Coronary chronic total occlusion (CTO) is a common finding with a reported prevalence of 18.4% in patients undergoing non-urgent coronary angiography in the absence of previous coronary artery bypass or those presenting with acute myocardial infarction. Revascularization of CTO is associated with the improvement of cardiac function and long-term clinical outcome. Although the success rate of percutaneous coronary intervention (PCI) for revascularizing CTOs was low (51–74%) up to 2009, recent technological advances and interventional strategies have improved the success rate of PCI of CTO. The introduction of stiffer guidewires, microcatheters, tapered guidewires, and retrograde approach has contributed to the incremental improvements in success rates of >85%. On the other hand, PCI for CTO with prior coronary artery bypass graft (CABG) remains a challenge. Since approximately half the patients with prior CABG have CTO and the patients with saphenous vein graft often develop recurrent symptoms, the need to revascularize CTO with prior CABG is high. Furthermore, since the short- and long-term outcomes of PCI of saphenous vein graft are poor with drug-eluting stents as well as with bare-metal stents, PCI of coronary CTO following CABG is, therefore, likely to result in more favourable outcome. However, the success rate for CTO with prior CABG is still lower (80%) than those without CABG (88%) even though newer techniques are being utilized.

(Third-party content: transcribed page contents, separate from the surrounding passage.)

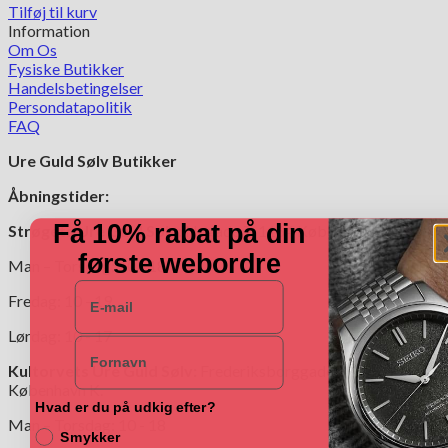
Tilføj til kurv
Information
Om Os
Fysiske Butikker
Handelsbetingelser
Persondatapolitik
FAQ
Ure Guld Sølv Butikker
Åbningstider:
Få 10% rabat på din
Strøgets Ure Guld Sølv:
Nygade 7, 1164 København K.
første webordre
Man – Torsdag: 10 - 18
E-mail
Fredag: 10 - 19
Lørdag: 10 - 17
Navn
Kultorvets Ure Guld Sølv:
Frederiksborggade 4,1360
København K.
Hvad er du på udkig efter?
Man – Torsdag: 10 - 18
Smykker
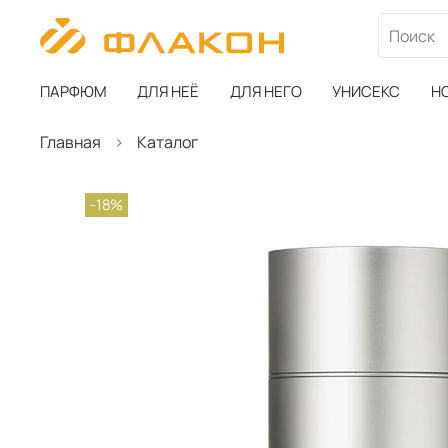
ПАРФЮМ
ДЛЯ НЕЁ
ДЛЯ НЕГО
УНИСЕКС
Н
Главная
Каталог
-18%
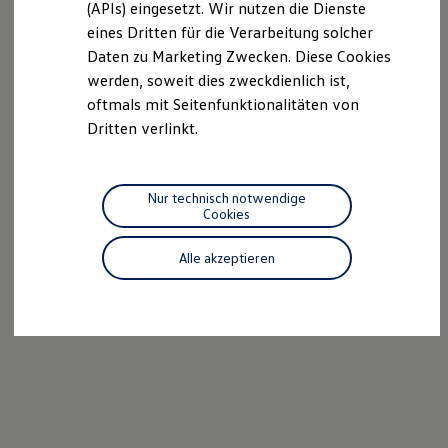
(APIs) eingesetzt. Wir nutzen die Dienste
Motorenöl und Flüssigkeiten
eines Dritten für die Verarbeitung solcher
Räder und Reifen
Pannen- und Unfallhilfe
Daten zu Marketing Zwecken. Diese Cookies
Economy Service
werden, soweit dies zweckdienlich ist,
Volkswagen Teile
oftmals mit Seitenfunktionalitäten von
Zubehör
Modellspezifisches Zubehör
Dritten verlinkt.
Schutz und Pflege
Transport
Entertainment und Elektronik
Individualisieren
Nur technisch notwendige
Wallbox und Ladekabel
Cookies
Digitale Extras
Dienste für Ihr Modell finden
Alle akzeptieren
Volkswagen Apps, Login und Shop
Handy und Fahrzeug verbinden
Updates für Software, Karten und Radio
Über Ihr Auto
Vorgängermodelle
Kundeninformationen
Volkswagen Kundenbetreuung
Warn- und Kontrollleuchten
Assistenzsysteme
Digitale Betriebsanleitung
Live Beratung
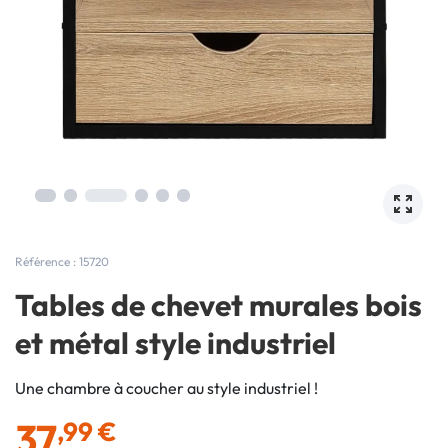
Référence : 15720
Tables de chevet murales bois
et métal style industriel
Une chambre à coucher au style industriel !
37
,99 €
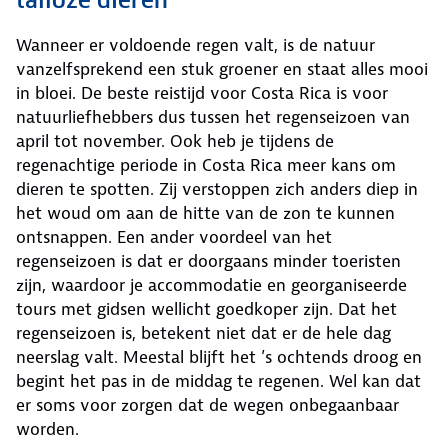
talloze dieren
Wanneer er voldoende regen valt, is de natuur
vanzelfsprekend een stuk groener en staat alles mooi
in bloei. De beste reistijd voor Costa Rica is voor
natuurliefhebbers dus tussen het regenseizoen van
april tot november. Ook heb je tijdens de
regenachtige periode in Costa Rica meer kans om
dieren te spotten. Zij verstoppen zich anders diep in
het woud om aan de hitte van de zon te kunnen
ontsnappen. Een ander voordeel van het
regenseizoen is dat er doorgaans minder toeristen
zijn, waardoor je accommodatie en georganiseerde
tours met gidsen wellicht goedkoper zijn. Dat het
regenseizoen is, betekent niet dat er de hele dag
neerslag valt. Meestal blijft het ’s ochtends droog en
begint het pas in de middag te regenen. Wel kan dat
er soms voor zorgen dat de wegen onbegaanbaar
worden.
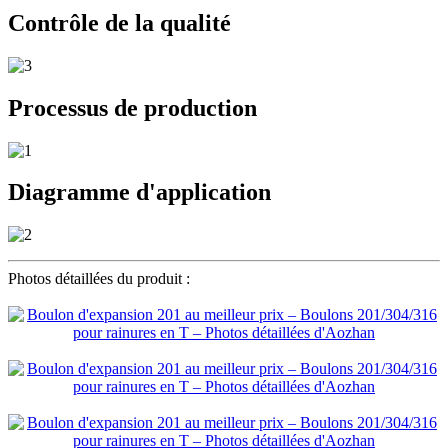
Contrôle de la qualité
Processus de production
Diagramme d'application
Photos détaillées du produit :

The pathological understanding of CTO from human autopsy studies has contributed to significant refinements of PCI techniques leading to improved results of revascularization. Histological correlates of angiographic CTOs have shown the influence of the duration of total occlusion on the presence of calcification, inflammation, and neovascularization. Another important finding in angiographic CTOs was the absence of complete occlusion on histological examination (78%) and, therefore, higher success rate is not surprising. Furthermore, the presence of microchannel diameter of 160–230 μm in human pathological study has encouraged the development of smaller diameter guidewires. In the present study, we sought to further investigate the extent of calcification, necrotic core size, remodelling, and proximal and distal lumen shape to understand better the differences in CTO characteristics in patients with and without CABG.